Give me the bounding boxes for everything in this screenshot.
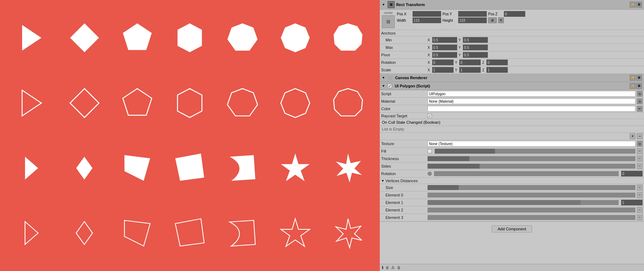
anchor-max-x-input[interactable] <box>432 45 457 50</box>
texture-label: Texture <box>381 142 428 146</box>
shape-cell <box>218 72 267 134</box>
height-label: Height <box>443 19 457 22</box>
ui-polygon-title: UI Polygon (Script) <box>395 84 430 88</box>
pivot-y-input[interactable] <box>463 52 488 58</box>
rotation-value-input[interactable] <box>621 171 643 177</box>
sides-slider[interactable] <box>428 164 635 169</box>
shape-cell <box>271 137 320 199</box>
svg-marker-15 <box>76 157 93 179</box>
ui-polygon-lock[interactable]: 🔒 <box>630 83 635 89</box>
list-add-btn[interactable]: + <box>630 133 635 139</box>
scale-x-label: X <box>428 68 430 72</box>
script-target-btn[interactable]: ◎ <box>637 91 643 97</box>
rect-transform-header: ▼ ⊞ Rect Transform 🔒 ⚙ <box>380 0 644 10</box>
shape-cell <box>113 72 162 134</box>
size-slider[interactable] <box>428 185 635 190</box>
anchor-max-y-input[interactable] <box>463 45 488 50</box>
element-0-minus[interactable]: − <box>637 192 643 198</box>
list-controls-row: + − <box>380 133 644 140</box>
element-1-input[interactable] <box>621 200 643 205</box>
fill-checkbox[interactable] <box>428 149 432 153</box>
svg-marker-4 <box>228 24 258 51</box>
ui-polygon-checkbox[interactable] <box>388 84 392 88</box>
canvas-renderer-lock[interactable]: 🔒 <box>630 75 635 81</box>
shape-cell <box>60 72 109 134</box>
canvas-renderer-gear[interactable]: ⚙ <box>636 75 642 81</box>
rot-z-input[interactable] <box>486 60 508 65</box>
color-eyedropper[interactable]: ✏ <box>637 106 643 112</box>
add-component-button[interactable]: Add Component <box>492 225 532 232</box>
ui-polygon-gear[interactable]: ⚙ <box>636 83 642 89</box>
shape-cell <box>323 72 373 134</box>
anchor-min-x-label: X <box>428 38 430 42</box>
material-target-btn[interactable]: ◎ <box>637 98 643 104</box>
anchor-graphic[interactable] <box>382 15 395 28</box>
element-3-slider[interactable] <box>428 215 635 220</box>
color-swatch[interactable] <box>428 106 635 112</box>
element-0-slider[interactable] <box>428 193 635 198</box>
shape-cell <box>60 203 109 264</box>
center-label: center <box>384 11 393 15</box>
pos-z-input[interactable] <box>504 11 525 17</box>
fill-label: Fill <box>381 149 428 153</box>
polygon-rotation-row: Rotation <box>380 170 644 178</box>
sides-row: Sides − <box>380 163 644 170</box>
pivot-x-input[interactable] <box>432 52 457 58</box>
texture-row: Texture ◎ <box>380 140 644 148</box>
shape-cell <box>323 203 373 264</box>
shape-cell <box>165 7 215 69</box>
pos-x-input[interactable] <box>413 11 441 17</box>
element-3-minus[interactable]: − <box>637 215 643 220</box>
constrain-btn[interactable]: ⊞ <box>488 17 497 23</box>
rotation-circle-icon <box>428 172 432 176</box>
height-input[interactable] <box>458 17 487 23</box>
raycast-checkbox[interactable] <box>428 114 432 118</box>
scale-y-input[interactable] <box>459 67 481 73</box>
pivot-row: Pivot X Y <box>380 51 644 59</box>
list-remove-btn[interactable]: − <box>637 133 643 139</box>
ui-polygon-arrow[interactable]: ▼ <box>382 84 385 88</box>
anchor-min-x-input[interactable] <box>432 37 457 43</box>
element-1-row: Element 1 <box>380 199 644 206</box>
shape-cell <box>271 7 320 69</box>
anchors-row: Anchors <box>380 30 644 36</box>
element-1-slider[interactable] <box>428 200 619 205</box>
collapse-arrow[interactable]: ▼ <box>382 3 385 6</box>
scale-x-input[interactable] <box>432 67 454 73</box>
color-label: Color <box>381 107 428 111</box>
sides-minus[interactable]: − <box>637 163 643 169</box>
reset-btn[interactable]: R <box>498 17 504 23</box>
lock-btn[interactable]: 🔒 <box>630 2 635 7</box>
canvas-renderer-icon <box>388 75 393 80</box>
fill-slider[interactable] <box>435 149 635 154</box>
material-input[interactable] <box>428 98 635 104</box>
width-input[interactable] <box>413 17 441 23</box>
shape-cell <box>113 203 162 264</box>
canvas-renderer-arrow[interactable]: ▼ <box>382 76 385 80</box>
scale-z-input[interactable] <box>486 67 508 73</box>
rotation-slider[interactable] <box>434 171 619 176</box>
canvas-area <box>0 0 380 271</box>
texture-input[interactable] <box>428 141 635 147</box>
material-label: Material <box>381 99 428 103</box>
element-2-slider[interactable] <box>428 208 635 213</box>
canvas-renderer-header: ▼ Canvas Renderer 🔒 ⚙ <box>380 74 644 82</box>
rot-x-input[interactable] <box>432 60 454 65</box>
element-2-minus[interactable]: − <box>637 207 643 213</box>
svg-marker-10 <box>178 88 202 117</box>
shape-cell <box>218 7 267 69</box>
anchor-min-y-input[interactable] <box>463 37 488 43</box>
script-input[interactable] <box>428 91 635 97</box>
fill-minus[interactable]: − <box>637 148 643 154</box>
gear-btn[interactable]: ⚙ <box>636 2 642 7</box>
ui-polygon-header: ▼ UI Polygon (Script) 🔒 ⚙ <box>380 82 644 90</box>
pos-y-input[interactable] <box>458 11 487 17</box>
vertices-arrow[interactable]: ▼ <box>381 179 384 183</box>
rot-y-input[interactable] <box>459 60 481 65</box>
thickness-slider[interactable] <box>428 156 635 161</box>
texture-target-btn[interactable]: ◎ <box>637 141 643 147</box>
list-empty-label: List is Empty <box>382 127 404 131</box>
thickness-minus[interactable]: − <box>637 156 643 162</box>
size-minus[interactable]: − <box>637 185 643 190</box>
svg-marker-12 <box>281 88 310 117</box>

----------

* _Exercise brief_:
Across the entries, how many lines contain "minus"? Reply with the number only.

* _Task output_:
7